Aristeidis Makrodimitris

Personal information
- Nationality: Greece
- Born: 14 February 1991 (age 35)

Sport
- Sport: Swimming
- Strokes: Backstroke, freestyle

Medal record
Men's para swimming
Representing Greece
| Event | 1st | 2nd | 3rd |
| Paralympic Games | 0 | 1 | 2 |
| European Championships | 0 | 0 | 2 |
| Total | 0 | 1 | 4 |
Paralympic Games
| Silver medal – second place | 2012 London | 50 m backstroke |
| Bronze medal – third place | 2012 London | 50 m freestyle |
| Bronze medal – third place | 2012 London | 100 m freestyle |
European Championships
| Bronze medal – third place | 2014 Eindhoven | 100m freestyle S2 |
| Bronze medal – third place | 2016 Funchal | 100m backstroke S2 |

= Aristeidis Makrodimitris =

Greek Paralympic swimmer (born 1991)

Aristeidis Makrodimitris (Αριστείδης Μακροδημήτρης) is a Greek Paralympic swimmer. He won three medals at the 2012 Paralympic Games, two bronze in the 50m and 100m freestyle and a silver in the 50m backstroke. He competes in the class S2.

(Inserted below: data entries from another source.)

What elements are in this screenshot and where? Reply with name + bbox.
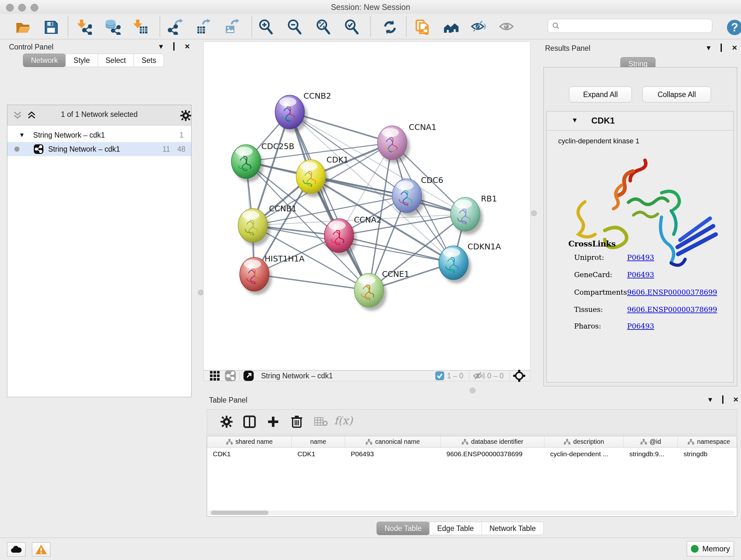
column-header-canonical-name[interactable]: canonical name bbox=[345, 436, 441, 447]
delete-table-button[interactable] bbox=[311, 412, 331, 431]
tab-sets[interactable]: Sets bbox=[133, 54, 164, 67]
crosslink-label: GeneCard: bbox=[574, 271, 612, 279]
network-node-CCNE1[interactable] bbox=[354, 273, 387, 311]
network-canvas[interactable]: CCNB2CCNA1CDC25BCDK1CDC6RB1CCNB1CCNA2CDK… bbox=[203, 42, 530, 370]
network-collection-label: String Network – cdk1 bbox=[33, 131, 105, 139]
trash-icon bbox=[291, 415, 303, 428]
export-table-button[interactable] bbox=[194, 17, 213, 36]
table-settings-button[interactable] bbox=[217, 412, 237, 431]
function-builder-icon[interactable]: f(x) bbox=[334, 414, 353, 427]
crosslink-link[interactable]: P06493 bbox=[627, 253, 654, 261]
maximize-panel-icon[interactable] bbox=[173, 44, 175, 50]
table-row[interactable]: CDK1CDK1P064939606.ENSP00000378699cyclin… bbox=[207, 448, 737, 460]
column-header-name[interactable]: name bbox=[292, 436, 345, 447]
close-panel-icon[interactable]: ✕ bbox=[185, 44, 190, 50]
hide-selected-button[interactable] bbox=[469, 17, 488, 36]
network-node-CDC25B[interactable] bbox=[231, 145, 264, 182]
delete-table-icon bbox=[314, 416, 328, 427]
import-table-button[interactable] bbox=[130, 17, 149, 36]
tab-edge-table[interactable]: Edge Table bbox=[429, 522, 482, 535]
zoom-fit-button[interactable] bbox=[314, 17, 333, 36]
float-panel-icon[interactable]: ▼ bbox=[158, 44, 164, 50]
tab-network-table[interactable]: Network Table bbox=[482, 522, 544, 535]
table-panel-tabs: Node TableEdge TableNetwork Table bbox=[377, 522, 544, 535]
crosslink-link[interactable]: P06493 bbox=[627, 271, 654, 279]
cell-shared-name: CDK1 bbox=[207, 448, 292, 460]
warnings-button[interactable] bbox=[32, 543, 51, 557]
right-splitter-handle[interactable] bbox=[531, 210, 537, 216]
show-columns-button[interactable] bbox=[240, 412, 259, 431]
collection-expander-icon[interactable]: ▼ bbox=[19, 132, 25, 138]
application-window: Session: New Session ? Control Panel bbox=[0, 0, 741, 560]
left-splitter-handle[interactable] bbox=[198, 290, 204, 295]
search-input[interactable] bbox=[560, 21, 712, 30]
network-node-RB1[interactable] bbox=[451, 197, 483, 235]
column-header-description[interactable]: description bbox=[544, 436, 623, 447]
cell-namespace: stringdb bbox=[678, 448, 737, 460]
node-label: CDC25B bbox=[261, 142, 294, 151]
tab-select[interactable]: Select bbox=[98, 54, 134, 67]
cell-@id: stringdb:9... bbox=[623, 448, 678, 460]
network-node-CCNA1[interactable] bbox=[378, 126, 410, 163]
column-header-shared-name[interactable]: shared name bbox=[207, 436, 292, 447]
delete-column-button[interactable] bbox=[287, 412, 307, 431]
tab-network[interactable]: Network bbox=[23, 54, 66, 67]
hidden-eye-slash-icon[interactable] bbox=[473, 371, 485, 381]
tab-style[interactable]: Style bbox=[65, 54, 98, 67]
create-column-button[interactable] bbox=[263, 412, 283, 431]
cdk1-section-header[interactable]: ▼ CDK1 bbox=[547, 111, 733, 131]
maximize-results-panel-icon[interactable] bbox=[721, 45, 722, 51]
close-table-panel-icon[interactable]: ✕ bbox=[733, 396, 739, 403]
help-button[interactable]: ? bbox=[725, 18, 741, 37]
scrollbar-thumb[interactable] bbox=[211, 510, 268, 515]
hidden-counts: 0 – 0 bbox=[487, 372, 503, 380]
section-collapse-icon[interactable]: ▼ bbox=[571, 117, 578, 124]
memory-button[interactable]: Memory bbox=[687, 541, 734, 557]
network-collection-row[interactable]: ▼ String Network – cdk1 1 bbox=[7, 128, 191, 142]
network-row[interactable]: String Network – cdk1 11 48 bbox=[7, 142, 191, 156]
selected-checkbox-icon[interactable] bbox=[435, 371, 445, 381]
export-image-button[interactable] bbox=[223, 17, 242, 36]
column-header-namespace[interactable]: namespace bbox=[678, 436, 737, 447]
crosslink-link[interactable]: 9606.ENSP00000378699 bbox=[627, 288, 717, 296]
import-network-button[interactable] bbox=[74, 17, 93, 36]
import-database-button[interactable] bbox=[103, 17, 122, 36]
node-label: CDC6 bbox=[421, 176, 443, 185]
network-view-share-icon[interactable] bbox=[225, 370, 236, 381]
node-label: HIST1H1A bbox=[265, 254, 305, 263]
close-results-panel-icon[interactable]: ✕ bbox=[732, 45, 738, 51]
network-node-CDKN1A[interactable] bbox=[439, 246, 471, 283]
toolbar-separator bbox=[68, 16, 68, 37]
network-options-gear-icon[interactable] bbox=[180, 110, 192, 122]
grid-view-icon[interactable] bbox=[209, 370, 220, 381]
refresh-button[interactable] bbox=[381, 17, 400, 36]
collapse-all-button[interactable]: Collapse All bbox=[643, 86, 711, 103]
table-panel-title: Table Panel bbox=[209, 396, 247, 405]
column-header-database-identifier[interactable]: database identifier bbox=[441, 436, 544, 447]
zoom-selected-button[interactable] bbox=[342, 17, 361, 36]
column-header-@id[interactable]: @id bbox=[623, 436, 678, 447]
float-table-panel-icon[interactable]: ▼ bbox=[707, 396, 714, 403]
crosslink-link[interactable]: 9606.ENSP00000378699 bbox=[627, 306, 717, 314]
open-folder-button[interactable] bbox=[13, 17, 32, 36]
crosslink-link[interactable]: P06493 bbox=[627, 322, 654, 330]
save-button[interactable] bbox=[42, 17, 61, 36]
detach-view-icon[interactable] bbox=[243, 370, 254, 381]
network-node-CCNB2[interactable] bbox=[275, 95, 307, 132]
home-pages-button[interactable] bbox=[442, 17, 461, 36]
search-field[interactable] bbox=[548, 19, 712, 33]
copy-network-button[interactable] bbox=[413, 17, 432, 36]
expand-all-button[interactable]: Expand All bbox=[569, 86, 632, 103]
network-node-CCNA2[interactable] bbox=[324, 219, 356, 256]
horizontal-splitter-handle[interactable] bbox=[470, 388, 475, 393]
zoom-out-button[interactable] bbox=[285, 17, 305, 36]
cloud-status-button[interactable] bbox=[7, 543, 25, 557]
network-node-CDK1[interactable] bbox=[296, 160, 328, 197]
float-results-panel-icon[interactable]: ▼ bbox=[705, 45, 712, 51]
birds-eye-view-icon[interactable] bbox=[513, 369, 526, 382]
zoom-in-button[interactable] bbox=[257, 17, 276, 36]
tab-node-table[interactable]: Node Table bbox=[377, 522, 429, 535]
export-network-button[interactable] bbox=[166, 17, 186, 36]
maximize-table-panel-icon[interactable] bbox=[722, 396, 724, 403]
show-all-button[interactable] bbox=[497, 17, 516, 36]
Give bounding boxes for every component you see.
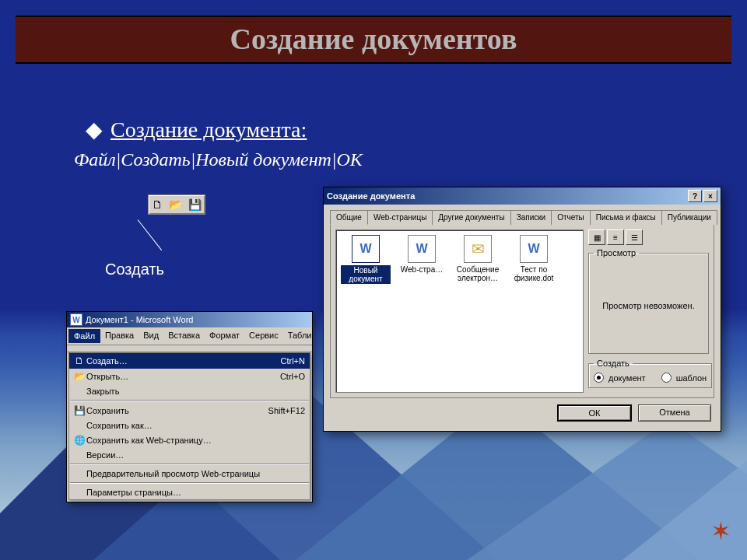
- bullet-heading: ◆Создание документа:: [86, 117, 307, 142]
- radio-template[interactable]: [661, 373, 672, 383]
- help-button[interactable]: ?: [688, 190, 702, 202]
- preview-legend: Просмотр: [594, 248, 639, 257]
- tab-general[interactable]: Общие: [330, 210, 368, 225]
- tab-web[interactable]: Web-страницы: [367, 210, 433, 225]
- close-button[interactable]: ×: [703, 190, 717, 202]
- word-title-text: Документ1 - Microsoft Word: [86, 315, 193, 324]
- pointer-line: [138, 219, 163, 250]
- menu-table[interactable]: Табли: [283, 329, 317, 343]
- file-menu-save-as-web[interactable]: 🌐 Сохранить как Web-страницу…: [69, 432, 310, 448]
- open-icon[interactable]: 📂: [169, 199, 182, 210]
- globe-icon: 🌐: [72, 435, 86, 446]
- file-menu-versions[interactable]: Версии…: [69, 448, 310, 462]
- file-menu: 🗋 Создать… Ctrl+N 📂 Открыть… Ctrl+O Закр…: [68, 352, 310, 500]
- word-menubar: Файл Правка Вид Вставка Формат Сервис Та…: [67, 327, 312, 345]
- create-legend: Создать: [594, 359, 633, 368]
- file-menu-save-as[interactable]: Сохранить как…: [69, 418, 310, 432]
- create-callout-label: Создать: [105, 261, 164, 278]
- ok-button[interactable]: ОК: [557, 404, 632, 422]
- tab-notes[interactable]: Записки: [510, 210, 552, 225]
- dialog-tabs: Общие Web-страницы Другие документы Запи…: [330, 209, 714, 225]
- menu-file[interactable]: Файл: [68, 329, 100, 343]
- menu-format[interactable]: Формат: [205, 329, 244, 343]
- bullet-icon: ◆: [86, 117, 103, 142]
- dialog-titlebar: Создание документа ? ×: [324, 187, 721, 205]
- template-new-document[interactable]: W Новый документ: [341, 235, 391, 284]
- word-doc-icon: W: [352, 235, 380, 263]
- word-titlebar: W Документ1 - Microsoft Word: [67, 312, 312, 327]
- save-disk-icon: 💾: [72, 405, 86, 416]
- file-menu-close[interactable]: Закрыть: [69, 384, 310, 398]
- file-menu-create[interactable]: 🗋 Создать… Ctrl+N: [69, 353, 310, 369]
- bullet-path: Файл|Создать|Новый документ|ОК: [74, 149, 363, 170]
- word-window: W Документ1 - Microsoft Word Файл Правка…: [66, 311, 313, 502]
- tab-publications[interactable]: Публикации: [661, 210, 717, 225]
- word-doc-icon: W: [408, 235, 436, 263]
- menu-insert[interactable]: Вставка: [163, 329, 205, 343]
- file-menu-open[interactable]: 📂 Открыть… Ctrl+O: [69, 369, 310, 384]
- template-web-page[interactable]: W Web-стра…: [397, 235, 447, 274]
- view-mode-buttons: ▦ ≡ ☰: [588, 229, 709, 245]
- file-menu-page-setup[interactable]: Параметры страницы…: [69, 485, 310, 499]
- cancel-button[interactable]: Отмена: [638, 404, 711, 422]
- new-document-dialog: Создание документа ? × Общие Web-страниц…: [323, 187, 721, 432]
- mini-toolbar: 🗋 📂 💾: [148, 194, 205, 215]
- word-doc-icon: W: [520, 235, 548, 263]
- word-app-icon: W: [70, 313, 82, 326]
- new-doc-icon: 🗋: [72, 355, 86, 366]
- menu-view[interactable]: Вид: [139, 329, 163, 343]
- radio-document[interactable]: [594, 373, 604, 383]
- menu-tools[interactable]: Сервис: [244, 329, 283, 343]
- preview-text: Просмотр невозможен.: [594, 262, 703, 348]
- tab-other[interactable]: Другие документы: [432, 210, 510, 225]
- radio-document-label: документ: [608, 373, 646, 383]
- view-details[interactable]: ☰: [626, 229, 643, 245]
- view-large-icons[interactable]: ▦: [588, 229, 605, 245]
- slide-title: Создание документов: [16, 16, 731, 64]
- view-list[interactable]: ≡: [607, 229, 624, 245]
- radio-template-label: шаблон: [676, 373, 707, 383]
- envelope-icon: ✉: [464, 235, 492, 263]
- template-list: W Новый документ W Web-стра… ✉ Сообщение…: [335, 229, 584, 393]
- preview-group: Просмотр Просмотр невозможен.: [588, 248, 709, 354]
- tab-reports[interactable]: Отчеты: [551, 210, 591, 225]
- dialog-title: Создание документа: [327, 191, 415, 201]
- template-email[interactable]: ✉ Сообщение электрон…: [453, 235, 503, 282]
- decorative-star-icon: ✶: [710, 516, 731, 546]
- tab-letters[interactable]: Письма и факсы: [590, 210, 662, 225]
- create-type-group: Создать документ шаблон: [588, 359, 712, 388]
- new-icon[interactable]: 🗋: [152, 199, 163, 210]
- open-folder-icon: 📂: [72, 371, 86, 382]
- word-toolbar-strip: [67, 345, 312, 352]
- file-menu-web-preview[interactable]: Предварительный просмотр Web-страницы: [69, 467, 310, 481]
- menu-edit[interactable]: Правка: [100, 329, 139, 343]
- file-menu-save[interactable]: 💾 Сохранить Shift+F12: [69, 403, 310, 418]
- template-test-physics[interactable]: W Тест по физике.dot: [509, 235, 559, 282]
- save-icon[interactable]: 💾: [188, 199, 202, 210]
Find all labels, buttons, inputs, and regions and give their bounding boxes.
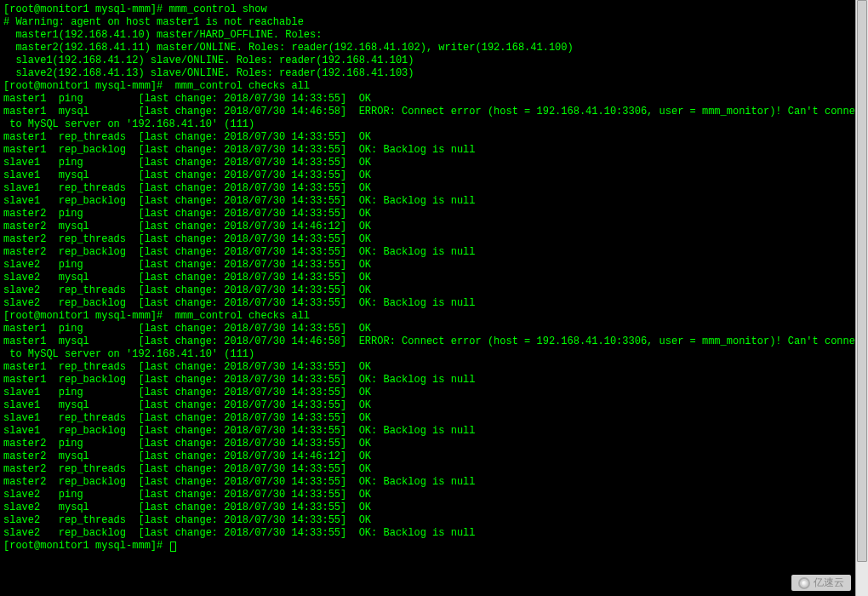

He won the gold medal in the men's 50 metres backstroke S2 and the silver medal in the men's 100 metres backstroke S2 event at the 2018 World Para Swimming European Championships held in Dublin, Ireland. He also won the gold medal in the men's 200 metres freestyle S2 competition.

He was awarded as the Best Greek male athlete with a disability for 2018.